- About this task
In the copy, include every record below exactly as it appears, but no pictures.

[Page images and extracted text]
[Start of Attachment]

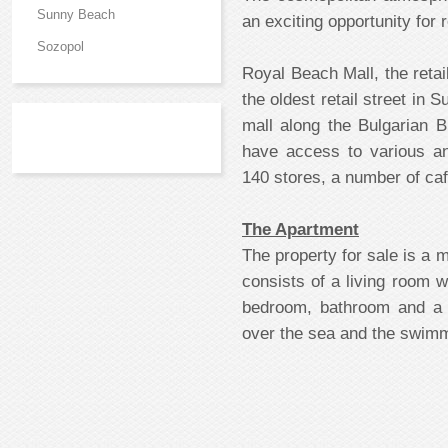
Sunny Beach
an exciting opportunity for
Sozopol
Royal Beach Mall, the reta
the oldest retail street in
mall along the Bulgarian 
have access to various a
140 stores, a number of caf
The Apartment
The property for sale is a 
consists of a living room 
bedroom, bathroom and a 
over the sea and the swimm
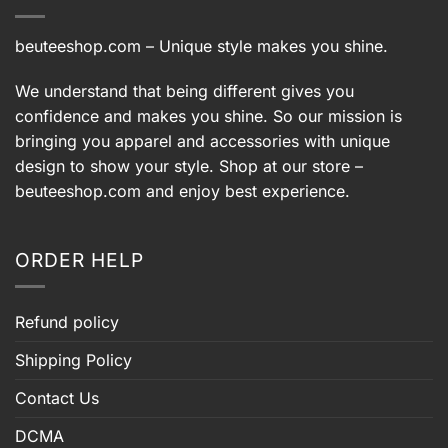
beuteeshop.com
– Unique style makes you shine.
We understand that being different gives you
confidence and makes you shine. So our mission is
bringing you apparel and accessories with unique
design to show your style. Shop at our store –
beuteeshop.com
and enjoy best experience.
ORDER HELP
Refund policy
Shipping Policy
Contact Us
DCMA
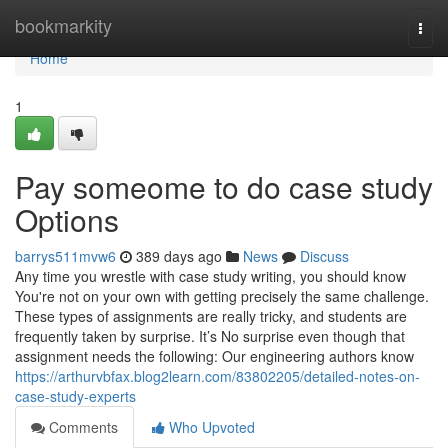
Home
bookmarkity
Togg
navi
Home
1
Pay someome to do case study
Options
barrys511mvw6
389 days ago
News
Discuss
Any time you wrestle with case study writing, you should know
You're not on your own with getting precisely the same challenge.
These types of assignments are really tricky, and students are
frequently taken by surprise. It’s No surprise even though that
assignment needs the following: Our engineering authors know
https://arthurvbfax.blog2learn.com/83802205/detailed-notes-on-
case-study-experts
Comments
Who Upvoted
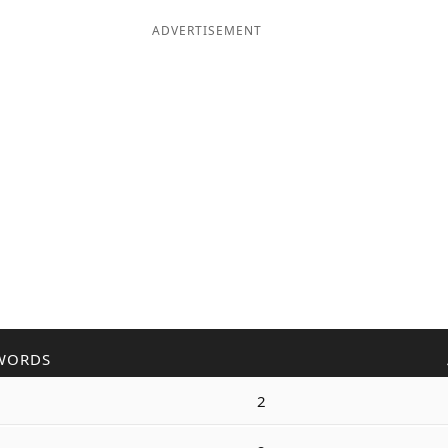
ADVERTISEMENT
WORDS
2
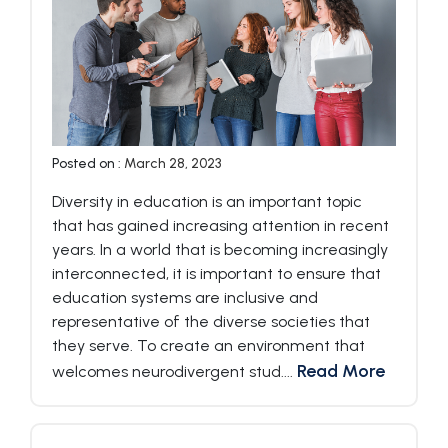
Posted on :
March 28, 2023
Diversity in education is an important topic
that has gained increasing attention in recent
years. In a world that is becoming increasingly
interconnected, it is important to ensure that
education systems are inclusive and
representative of the diverse societies that
they serve. To create an environment that
Read More
welcomes neurodivergent stud....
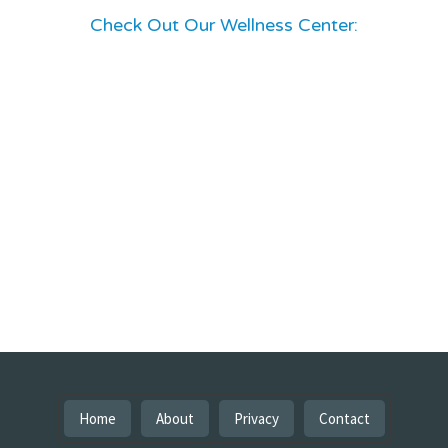
Check Out Our Wellness Center:
Home
About
Privacy
Contact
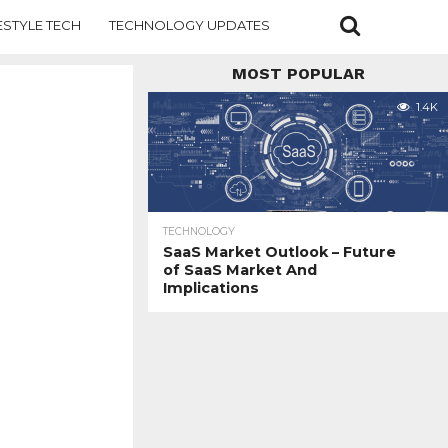
ESTYLE TECH
TECHNOLOGY UPDATES
MOST POPULAR
1.4K
TECHNOLOGY
SaaS Market Outlook – Future
of SaaS Market And
Implications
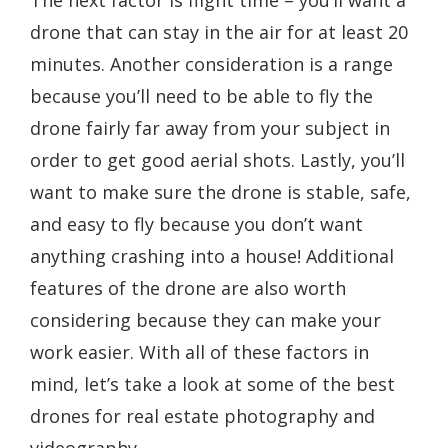
The next factor is flight time – you’ll want a
drone that can stay in the air for at least 20
minutes. Another consideration is a range
because you’ll need to be able to fly the
drone fairly far away from your subject in
order to get good aerial shots. Lastly, you’ll
want to make sure the drone is stable, safe,
and easy to fly because you don’t want
anything crashing into a house! Additional
features of the drone are also worth
considering because they can make your
work easier. With all of these factors in
mind, let’s take a look at some of the best
drones for real estate photography and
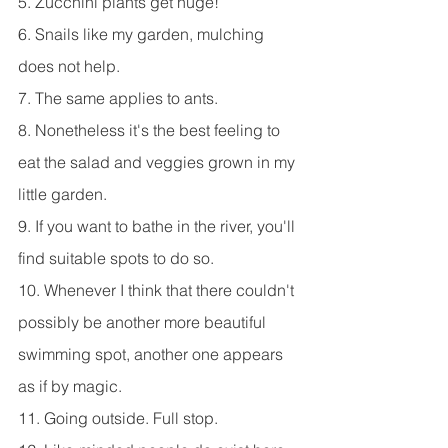
5. Zucchini plants get huge!
6. Snails like my garden, mulching 
does not help.
7. The same applies to ants.
8. Nonetheless it's the best feeling to 
eat the salad and veggies grown in my 
little garden.
9. If you want to bathe in the river, you'll 
find suitable spots to do so.
10. Whenever I think that there couldn't 
possibly be another more beautiful 
swimming spot, another one appears 
as if by magic.
11. Going outside. Full stop.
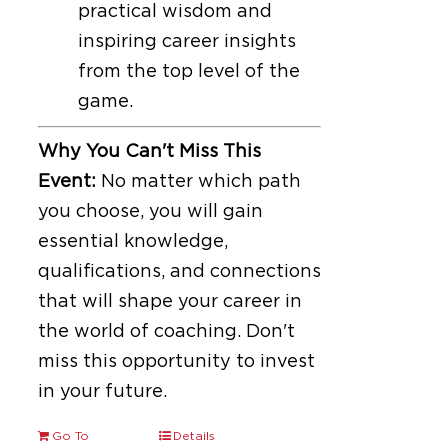
practical wisdom and
inspiring career insights
from the top level of the
game.
Why You Can't Miss This
Event:
No matter which path
you choose, you will gain
essential knowledge,
qualifications, and connections
that will shape your career in
the world of coaching. Don't
miss this opportunity to invest
in your future.
Go To
Details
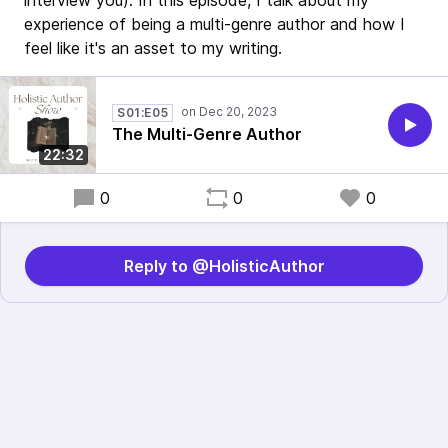
interview you). In this episode, I talk about my
experience of being a multi-genre author and how I
feel like it's an asset to my writing.
S01:E05
The Multi-Genre Author
22:32
0
0
0
Reply to @HolisticAuthor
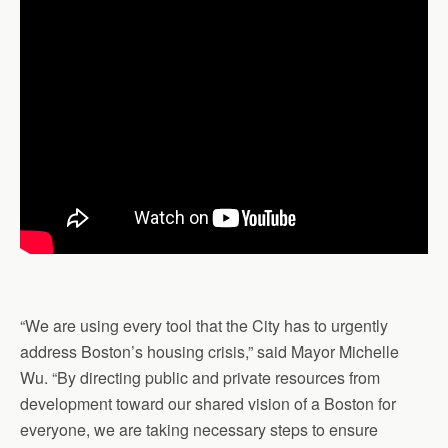
“We are using every tool that the City has to urgently
address Boston’s housing crisis,” said Mayor Michelle
Wu. “By directing public and private resources from
development toward our shared vision of a Boston for
everyone, we are taking necessary steps to ensure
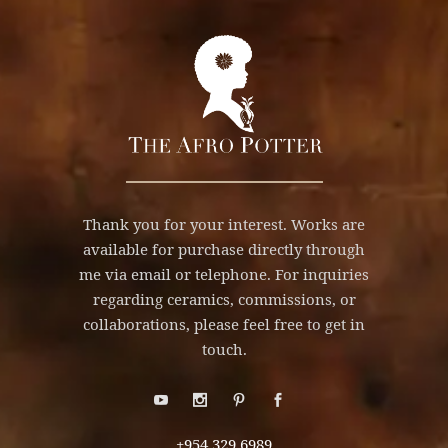
Thank you for your interest. Works are
available for purchase directly through
me via email or telephone. For inquiries
regarding ceramics, commissions, or
collaborations, please feel free to get in
touch.
+954.329.6989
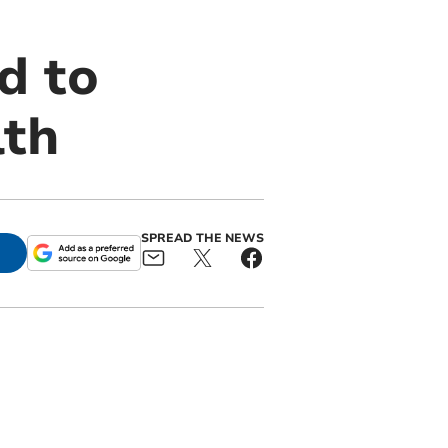
d to
lth
SPREAD THE NEWS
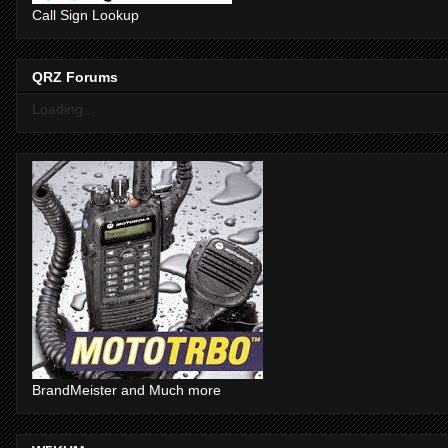
Call Sign Lookup
QRZ Forums
Loading...
BrandMeister and Much more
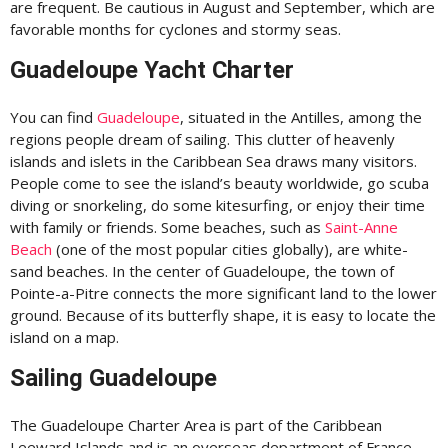
are frequent. Be cautious in August and September, which are
favorable months for cyclones and stormy seas.
Guadeloupe Yacht Charter
You can find
Guadeloupe
, situated in the Antilles, among the
regions people dream of sailing. This clutter of heavenly
islands and islets in the Caribbean Sea draws many visitors.
People come to see the island’s beauty worldwide, go scuba
diving or snorkeling, do some kitesurfing, or enjoy their time
with family or friends. Some beaches, such as
Saint-Anne
Beach
(one of the most popular cities globally), are white-
sand beaches. In the center of Guadeloupe, the town of
Pointe-a-Pitre connects the more significant land to the lower
ground. Because of its butterfly shape, it is easy to locate the
island on a map.
Sailing Guadeloupe
The Guadeloupe Charter Area is part of the Caribbean
Leeward Islands and is an overseas department of France.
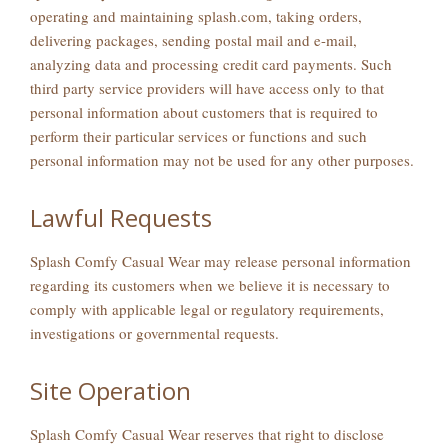
operating and maintaining splash.com, taking orders,
delivering packages, sending postal mail and e-mail,
analyzing data and processing credit card payments. Such
third party service providers will have access only to that
personal information about customers that is required to
perform their particular services or functions and such
personal information may not be used for any other purposes.
Lawful Requests
Splash Comfy Casual Wear may release personal information
regarding its customers when we believe it is necessary to
comply with applicable legal or regulatory requirements,
investigations or governmental requests.
Site Operation
Splash Comfy Casual Wear reserves that right to disclose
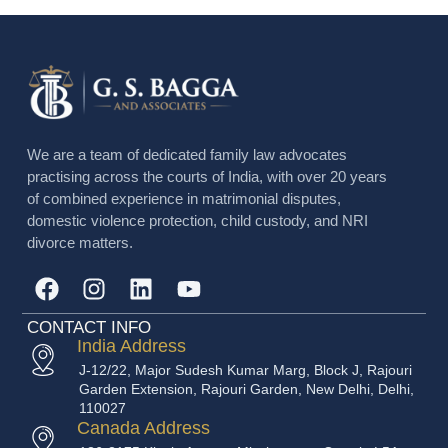
We are a team of dedicated family law advocates
practising across the courts of India, with over 20 years
of combined experience in matrimonial disputes,
domestic violence protection, child custody, and NRI
divorce matters.
CONTACT INFO
India Address
J-12/22, Major Sudesh Kumar Marg, Block J, Rajouri
Garden Extension, Rajouri Garden, New Delhi, Delhi,
110027
Canada Address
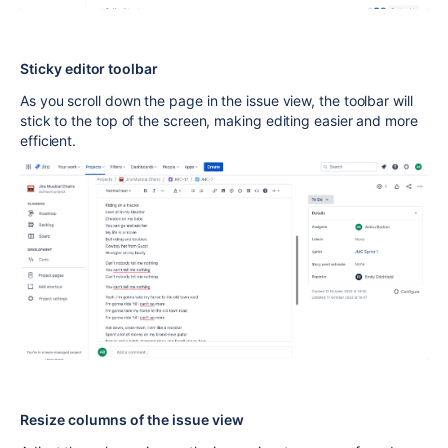
Sticky editor toolbar
As you scroll down the page in the issue view, the toolbar will
stick to the top of the screen, making editing easier and more
efficient.
Resize columns of the issue view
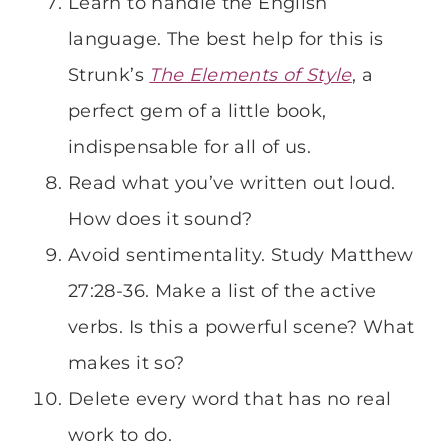
Learn to handle the English
language. The best help for this is
Strunk’s
The Elements of Style
, a
perfect gem of a little book,
indispensable for all of us.
Read what you’ve written out loud.
How does it sound?
Avoid sentimentality. Study Matthew
27:28-36. Make a list of the active
verbs. Is this a powerful scene? What
makes it so?
Delete every word that has no real
work to do.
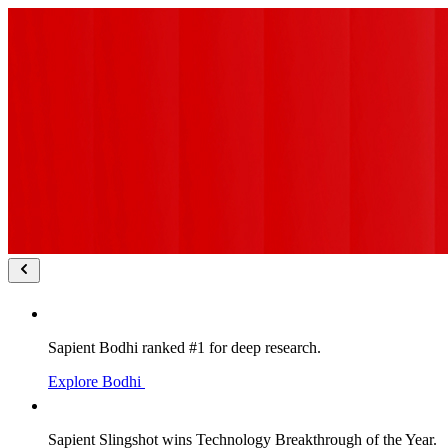
Sapient Bodhi ranked #1 for deep research.
Explore Bodhi
Sapient Slingshot wins Technology Breakthrough of the Year.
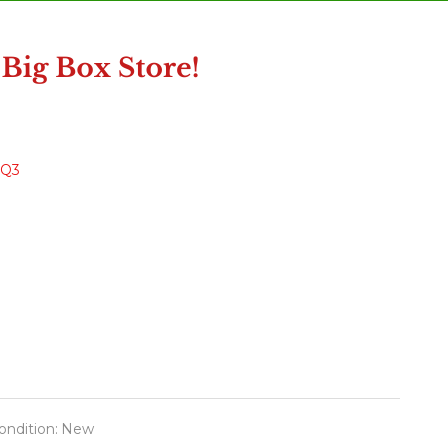
DQ3
ondition:
New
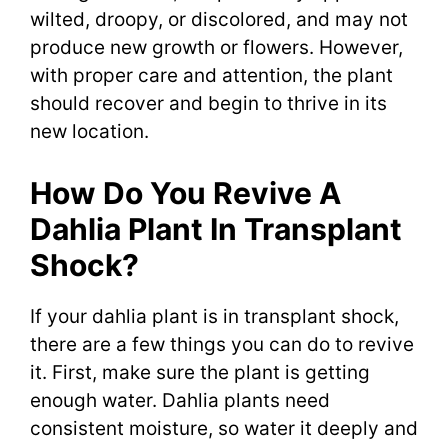
wilted, droopy, or discolored, and may not
produce new growth or flowers. However,
with proper care and attention, the plant
should recover and begin to thrive in its
new location.
How Do You Revive A
Dahlia Plant In Transplant
Shock?
If your dahlia plant is in transplant shock,
there are a few things you can do to revive
it. First, make sure the plant is getting
enough water. Dahlia plants need
consistent moisture, so water it deeply and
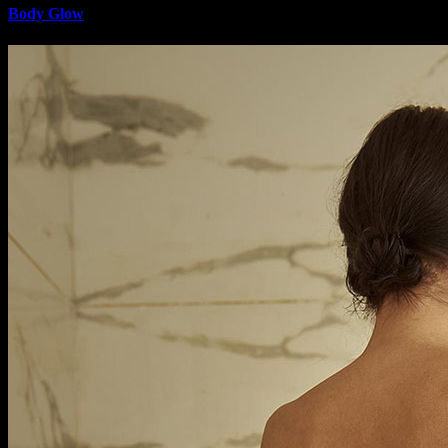
Body Glow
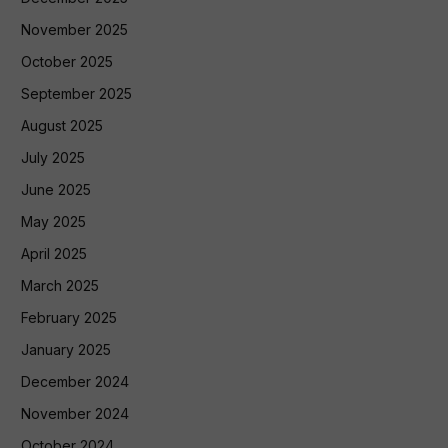
November 2025
October 2025
September 2025
August 2025
July 2025
June 2025
May 2025
April 2025
March 2025
February 2025
January 2025
December 2024
November 2024
October 2024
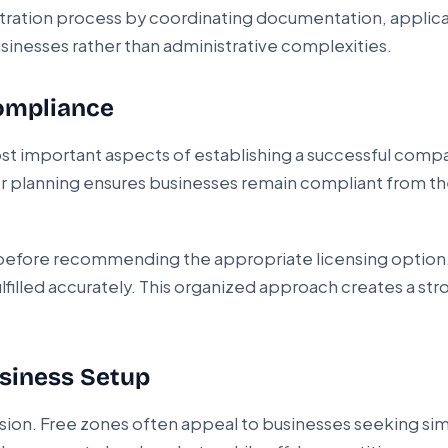
istration process by coordinating documentation, appli
sinesses rather than administrative complexities.
Compliance
ost important aspects of establishing a successful comp
roper planning ensures businesses remain compliant from 
s before recommending the appropriate licensing option
ulfilled accurately. This organized approach creates a st
usiness Setup
decision. Free zones often appeal to businesses seeking si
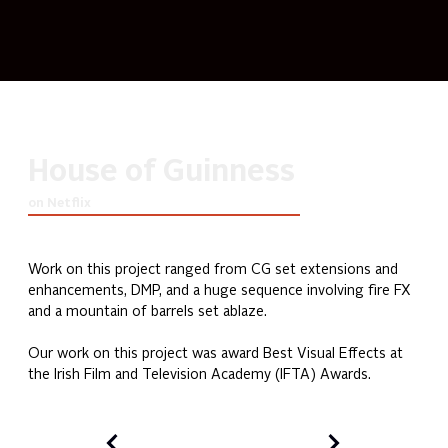
House of Guinness
on Netflix
Work on this project ranged from CG set extensions and 
enhancements, DMP, and a huge sequence involving fire FX 
and a mountain of barrels set ablaze.
Our work on this project was award Best Visual Effects at 
the Irish Film and Television Academy (IFTA) Awards.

[End of Attachment]

- Result of this exercise
Sunny Beach
an exciting opportunity for
Sozopol
Royal Beach Mall, the reta
the oldest retail street in
mall along the Bulgarian 
have access to various a
140 stores, a number of caf
The Apartment
The property for sale is a 
consists of a living room 
bedroom, bathroom and a 
over the sea and the swimm
beuteeshop.com
– Unique style makes you shine.
We understand that being different gives you
confidence and makes you shine. So our mission is
bringing you apparel and accessories with unique
design to show your style. Shop at our store –
beuteeshop.com
and enjoy best experience.
ORDER HELP
Refund policy
Shipping Policy
Contact Us
DCMA
Home
bookmarkity
Togg
navi
Home
1
Pay someome to do case study
Options
barrys511mvw6
389 days ago
News
Discuss
Any time you wrestle with case study writing, you should know
You're not on your own with getting precisely the same challenge.
These types of assignments are really tricky, and students are
frequently taken by surprise. It’s No surprise even though that
assignment needs the following: Our engineering authors know
https://arthurvbfax.blog2learn.com/83802205/detailed-notes-on-
case-study-experts
Comments
Who Upvoted
ADVERTISEMENT
WORDS
2
Posted on :
March 28, 2023
Diversity in education is an important topic
that has gained increasing attention in recent
years. In a world that is becoming increasingly
interconnected, it is important to ensure that
education systems are inclusive and
representative of the diverse societies that
they serve. To create an environment that
Read More
welcomes neurodivergent stud....
Check Out Our Wellness Center:
Home
About
Privacy
Contact
ESTYLE TECH
TECHNOLOGY UPDATES
MOST POPULAR
1.4K
TECHNOLOGY
SaaS Market Outlook – Future
of SaaS Market And
Implications
The next factor is flight time – you’ll want a
drone that can stay in the air for at least 20
minutes. Another consideration is a range
because you’ll need to be able to fly the
drone fairly far away from your subject in
order to get good aerial shots. Lastly, you’ll
want to make sure the drone is stable, safe,
and easy to fly because you don’t want
anything crashing into a house! Additional
features of the drone are also worth
considering because they can make your
work easier. With all of these factors in
mind, let’s take a look at some of the best
drones for real estate photography and
5. Zucchini plants get huge!
6. Snails like my garden, mulching 
does not help.
7. The same applies to ants.
8. Nonetheless it's the best feeling to 
eat the salad and veggies grown in my 
little garden.
9. If you want to bathe in the river, you'll 
find suitable spots to do so.
10. Whenever I think that there couldn't 
possibly be another more beautiful 
swimming spot, another one appears 
as if by magic.
11. Going outside. Full stop.
practical wisdom and
inspiring career insights
from the top level of the
game.
Why You Can't Miss This
Event:
No matter which path
you choose, you will gain
essential knowledge,
qualifications, and connections
that will shape your career in
the world of coaching. Don't
miss this opportunity to invest
in your future.
Go To
Details
interview you). In this episode, I talk about my
experience of being a multi-genre author and how I
feel like it's an asset to my writing.
S01:E05
The Multi-Genre Author
22:32
0
0
0
Reply to @HolisticAuthor
“We are using every tool that the City has to urgently
address Boston’s housing crisis,” said Mayor Michelle
Wu. “By directing public and private resources from
development toward our shared vision of a Boston for
everyone, we are taking necessary steps to ensure
Thank you for your interest. Works are
available for purchase directly through
me via email or telephone. For inquiries
regarding ceramics, commissions, or
collaborations, please feel free to get in
touch.
+954.329.6989
d to
lth
SPREAD THE NEWS
Call Sign Lookup
QRZ Forums
Loading...
BrandMeister and Much more
are frequent. Be cautious in August and September, which are
favorable months for cyclones and stormy seas.
Guadeloupe Yacht Charter
You can find
Guadeloupe
, situated in the Antilles, among the
regions people dream of sailing. This clutter of heavenly
islands and islets in the Caribbean Sea draws many visitors.
People come to see the island’s beauty worldwide, go scuba
diving or snorkeling, do some kitesurfing, or enjoy their time
with family or friends. Some beaches, such as
Saint-Anne
Beach
(one of the most popular cities globally), are white-
sand beaches. In the center of Guadeloupe, the town of
Pointe-a-Pitre connects the more significant land to the lower
ground. Because of its butterfly shape, it is easy to locate the
island on a map.
Sailing Guadeloupe
The Guadeloupe Charter Area is part of the Caribbean
Leeward Islands and is an overseas department of France.
operating and maintaining splash.com, taking orders,
delivering packages, sending postal mail and e-mail,
analyzing data and processing credit card payments. Such
third party service providers will have access only to that
personal information about customers that is required to
perform their particular services or functions and such
personal information may not be used for any other purposes.
Lawful Requests
Splash Comfy Casual Wear may release personal information
regarding its customers when we believe it is necessary to
comply with applicable legal or regulatory requirements,
investigations or governmental requests.
Site Operation
Splash Comfy Casual Wear reserves that right to disclose
We are a team of dedicated family law advocates
practising across the courts of India, with over 20 years
of combined experience in matrimonial disputes,
domestic violence protection, child custody, and NRI
divorce matters.
CONTACT INFO
India Address
J-12/22, Major Sudesh Kumar Marg, Block J, Rajouri
Garden Extension, Rajouri Garden, New Delhi, Delhi,
110027
Canada Address
Sticky editor toolbar
As you scroll down the page in the issue view, the toolbar will
stick to the top of the screen, making editing easier and more
efficient.
Resize columns of the issue view
Learn to handle the English
language. The best help for this is
Strunk’s
The Elements of Style
, a
perfect gem of a little book,
indispensable for all of us.
Read what you’ve written out loud.
How does it sound?
Avoid sentimentality. Study Matthew
27:28-36. Make a list of the active
verbs. Is this a powerful scene? What
makes it so?
Delete every word that has no real
work to do.
Sapient Bodhi ranked #1 for deep research.
Explore Bodhi
Sapient Slingshot wins Technology Breakthrough of the Year.
DQ3
ondition:
New
wilted, droopy, or discolored, and may not
produce new growth or flowers. However,
with proper care and attention, the plant
should recover and begin to thrive in its
new location.
How Do You Revive A
Dahlia Plant In Transplant
Shock?
If your dahlia plant is in transplant shock,
there are a few things you can do to revive
it. First, make sure the plant is getting
enough water. Dahlia plants need
consistent moisture, so water it deeply and
Body Glow
November 2025
October 2025
September 2025
August 2025
July 2025
June 2025
May 2025
April 2025
March 2025
February 2025
January 2025
December 2024
November 2024
October 2024
istration process by coordinating documentation, appli
sinesses rather than administrative complexities.
Compliance
ost important aspects of establishing a successful comp
roper planning ensures businesses remain compliant from 
s before recommending the appropriate licensing option
ulfilled accurately. This organized approach creates a st
usiness Setup
decision. Free zones often appeal to businesses seeking si
House of Guinness
on Netflix
Work on this project ranged from CG set extensions and 
enhancements, DMP, and a huge sequence involving fire FX 
and a mountain of barrels set ablaze.
Our work on this project was award Best Visual Effects at 
the Irish Film and Television Academy (IFTA) Awards.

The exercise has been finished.